> Exercise
Determine how many lines of the entries include the word "Fashion", and report that number with no further text.

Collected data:
• • • •

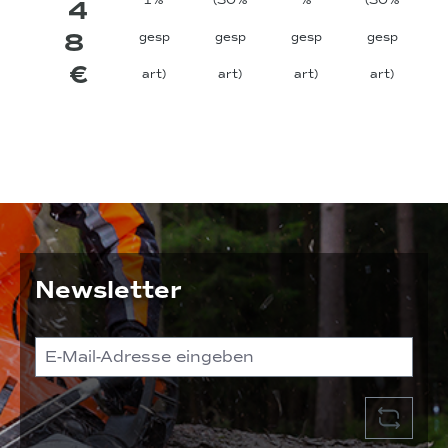
1%
(30%
%
(30%
4
8
gesp
gesp
gesp
gesp
€
art)
art)
art)
art)
Newsletter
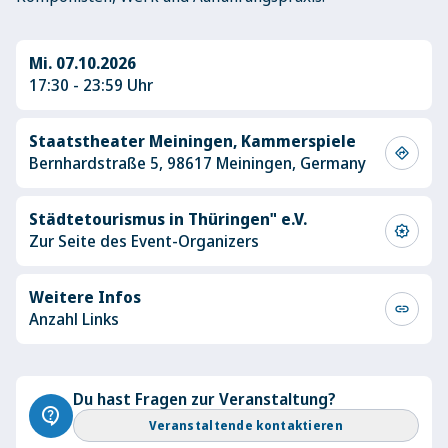
Mi. 07.10.2026
17:30 - 23:59 Uhr
Staatstheater Meiningen, Kammerspiele
directions
Bernhardstraße 5, 98617 Meiningen, Germany
Städtetourismus in Thüringen" e.V.
award_star
Zur Seite des Event-Organizers
Weitere Infos
link
Anzahl Links
Du hast Fragen zur Veranstaltung?
contact_support
Veranstaltende kontaktieren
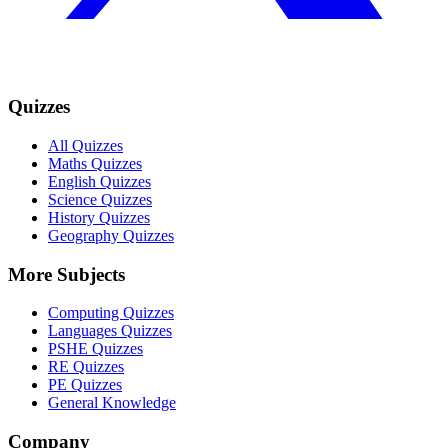
Quizzes
All Quizzes
Maths Quizzes
English Quizzes
Science Quizzes
History Quizzes
Geography Quizzes
More Subjects
Computing Quizzes
Languages Quizzes
PSHE Quizzes
RE Quizzes
PE Quizzes
General Knowledge
Company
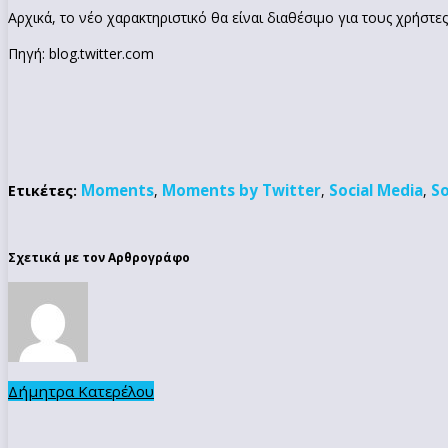
Αρχικά, το νέο χαρακτηριστικό θα είναι διαθέσιμο για τους χρήστ
Πηγή: blog.twitter.com
Moments
Moments by Twitter
Social Media
So
Ετικέτες:
,
,
,
Σχετικά με τον Αρθρογράφο
Δήμητρα Κατερέλου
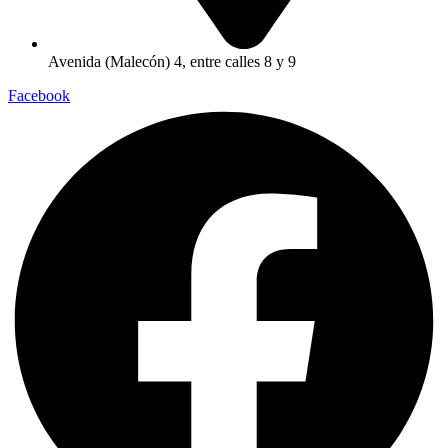
Avenida (Malecón) 4, entre calles 8 y 9
Facebook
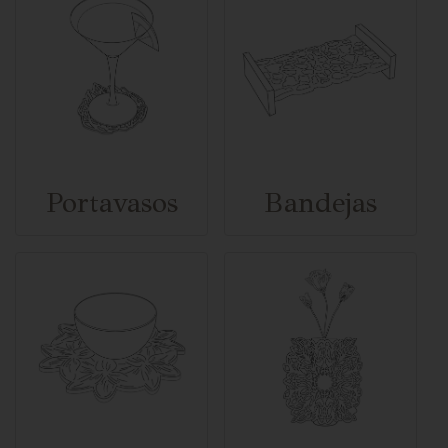
Portavasos
Bandejas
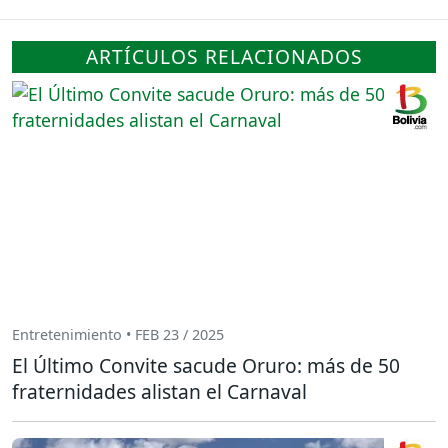
ARTÍCULOS RELACIONADOS
Entretenimiento • FEB 23 / 2025
El Último Convite sacude Oruro: más de 50
fraternidades alistan el Carnaval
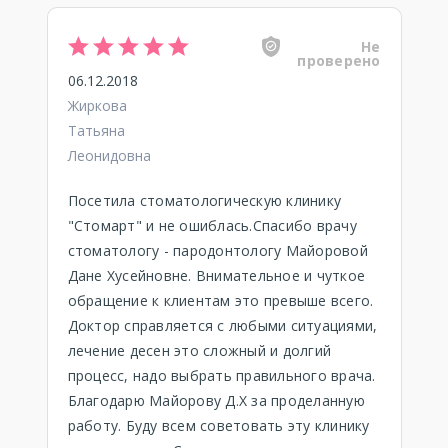
Не
проверено
06.12.2018
Жиркова
Татьяна
Леонидовна
Посетила стоматологическую клинику
"Стомарт" и не ошиблась.Спасибо врачу
стоматологу - пародонтологу Майоровой
Дане Хусейновне. Внимательное и чуткое
обращение к клиентам это превыше всего.
Доктор справляется с любыми ситуациями,
лечение десен это сложный и долгий
процесс, надо выбрать правильного врача.
Благодарю Майорову Д.Х за проделанную
работу. Буду всем советовать эту клинику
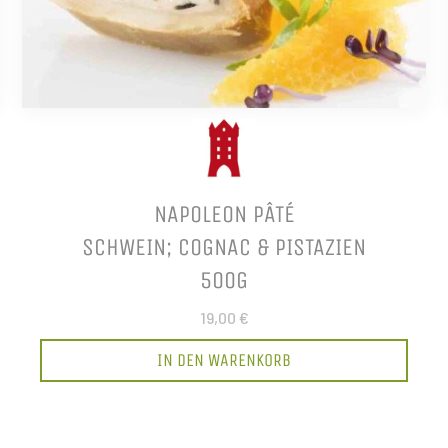
NAPOLEON PÂTÉ
SCHWEIN; COGNAC & PISTAZIEN
500G
19,00 €
IN DEN WARENKORB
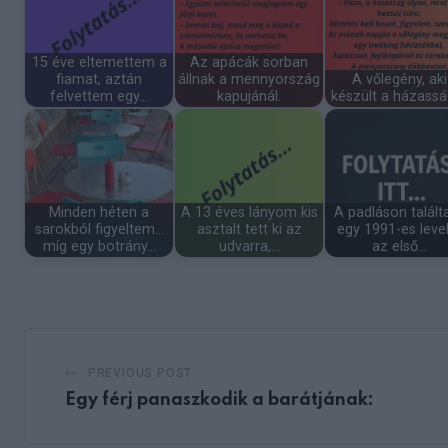
15 éve eltemettem a
Az apácák sorban
fiamat, aztán
állnak a mennyország
A vőlegény, aki
felvettem egy…
kapujánál.
készült a házassá
Minden héten a
A 13 éves lányom kis
A padláson talál
sarokból figyeltem…
asztalt tett ki az
egy 1991-es leve
míg egy botrány…
udvarra,…
az első…
PREVIOUS POST
Egy férj panaszkodik a barátjának:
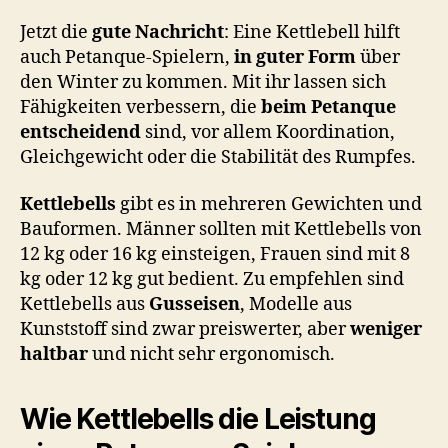
Jetzt die
gute Nachricht
: Eine Kettlebell hilft
auch Petanque-Spielern,
in guter Form
über
den Winter zu kommen. Mit ihr lassen sich
Fähigkeiten verbessern, die
beim Petanque
entscheidend
sind, vor allem Koordination,
Gleichgewicht oder die Stabilität des Rumpfes.
Kettlebells
gibt es in mehreren Gewichten und
Bauformen. Männer sollten mit Kettlebells von
12 kg oder 16 kg einsteigen, Frauen sind mit 8
kg oder 12 kg gut bedient. Zu empfehlen sind
Kettlebells aus
Gusseisen
, Modelle aus
Kunststoff sind zwar preiswerter, aber
weniger
haltbar
und nicht sehr ergonomisch.
Wie Kettlebells die Leistung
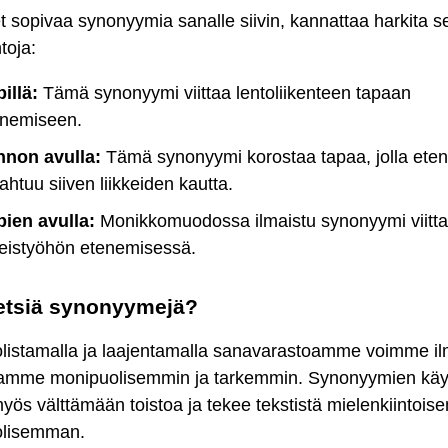
 sopivaa synonyymia sanalle siivin, kannattaa harkita s
toja:
pillä:
Tämä synonyymi viittaa lentoliikenteen tapaan
enemiseen.
nnon avulla:
Tämä synonyymi korostaa tapaa, jolla ete
ahtuu siiven liikkeiden kautta.
pien avulla:
Monikkomuodossa ilmaistu synonyymi viittaa
eistyöhön etenemisessä.
etsiä synonyymejä?
listamalla ja laajentamalla sanavarastoamme voimme il
iamme monipuolisemmin ja tarkemmin. Synonyymien käy
yös välttämään toistoa ja tekee tekstistä mielenkiintoi
olisemman.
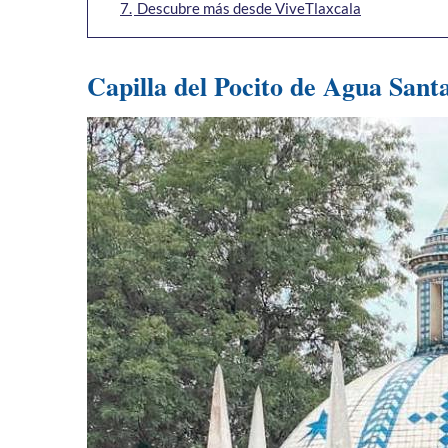
7.
Descubre más desde ViveTlaxcala
Capilla del Pocito de Agua Santa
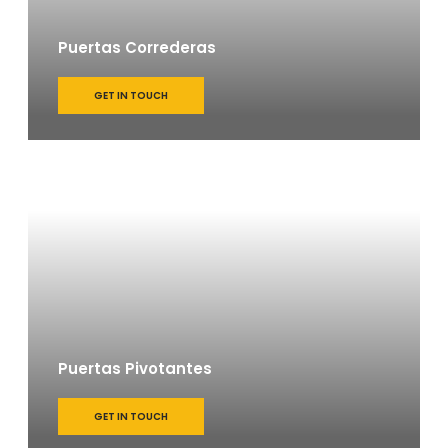
Puertas Correderas
GET IN TOUCH
Puertas Pivotantes
GET IN TOUCH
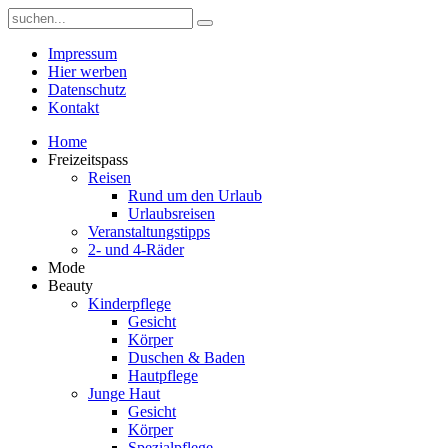
Impressum
Hier werben
Datenschutz
Kontakt
Home
Freizeitspass
Reisen
Rund um den Urlaub
Urlaubsreisen
Veranstaltungstipps
2- und 4-Räder
Mode
Beauty
Kinderpflege
Gesicht
Körper
Duschen & Baden
Hautpflege
Junge Haut
Gesicht
Körper
Spezialpflege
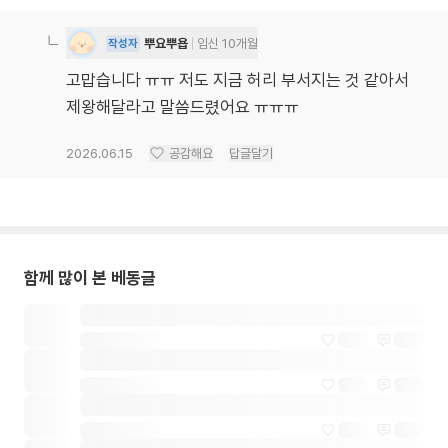
뿌요뿌욥
임신 10개월
작성자
고맙습니다 ㅠㅠ 저도 지금 허리 부서지는 것 같아서
제왕해달라고 말씀드렸어요 ㅠㅠㅠ
2026.06.15
공감해요
답글달기
함께 많이 본 베동글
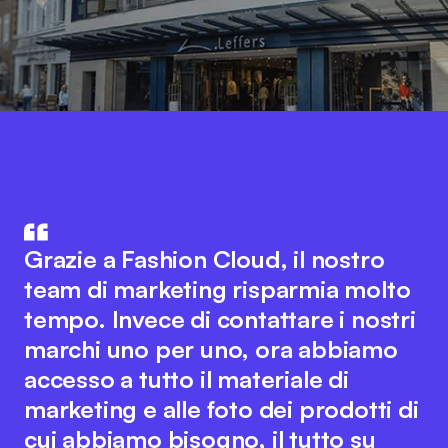
Fashion Cloud unisce il know-how
del settore IT e di quello della
L'integrazione dei dati di prodotto
Grazie a Fashion Cloud, il nostro
moda. L'idea innovativa alla base
del nostro sistema ERP con Fashion
team di marketing risparmia molto
della piattaforma favorisce una
Cloud ha migliorato notevolmente i
tempo. Invece di contattare i nostri
collaborazione fluida tra tutti gli
nostri processi interni. Ora
marchi uno per uno, ora abbiamo
attori del settore per ottimizzare i
disponiamo di immagini dei singoli
accesso a tutto il materiale di
processi digitali. Allo stesso tempo,
articoli nel sistema, il che semplifica
marketing e alle foto dei prodotti di
il team di Fashion Cloud mantiene il
notevolmente la rendicontazione
cui abbiamo bisogno, il tutto su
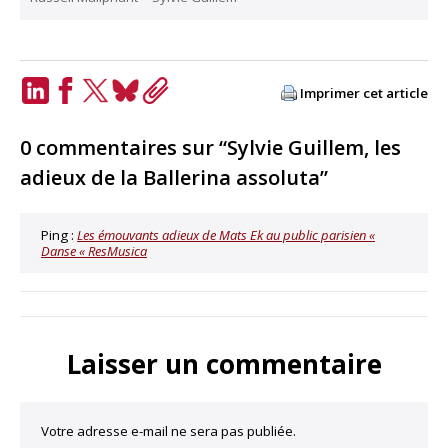
Imprimer cet article
LinkedIn
Facebook
Twitter
Bluesky
Copy
Link
0 commentaires sur “Sylvie Guillem, les
adieux de la Ballerina assoluta”
Ping :
Les émouvants adieux de Mats Ek au public parisien «
Danse « ResMusica
Laisser un commentaire
Votre adresse e-mail ne sera pas publiée.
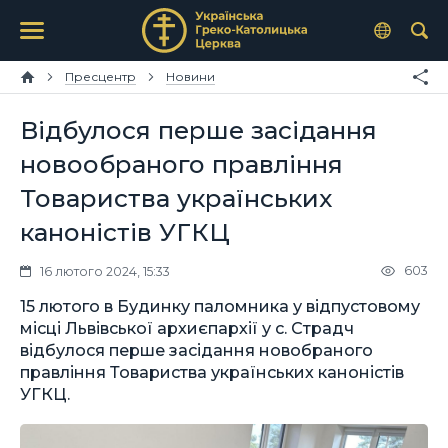
Пресцентр
Новини
Відбулося перше засідання
новообраного правління
Товариства українських
каноністів УГКЦ
603
16 лютого 2024, 15:33
15 лютого в Будинку паломника у відпустовому
місці Львівської архиєпархії у с. Страдч
відбулося перше засідання новобраного
правління Товариства українських каноністів
УГКЦ.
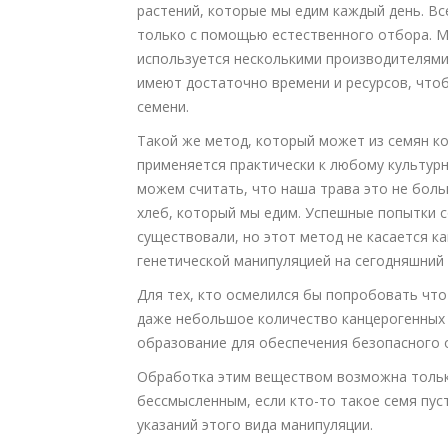
растений, которые мы едим каждый день. В
только с помощью естественного отбора. 
используется несколькими производителями,
имеют достаточно времени и ресурсов, что
семени.
Такой же метод, который может из семян ко
применяется практически к любому культурн
можем считать, что наша трава это не бол
хлеб, который мы едим. Успешные попытки с
существовали, но этот метод не касается ка
генетической манипуляцией на сегодняшний 
Для тех, кто осмелился бы попробовать что
даже небольшое количество канцерогенных
образование для обеспечения безопасного 
Обработка этим веществом возможна тольк
бессмысленным, если кто-то такое семя пуст
указаний этого вида манипуляции.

• • • •

> Output of the exercise
4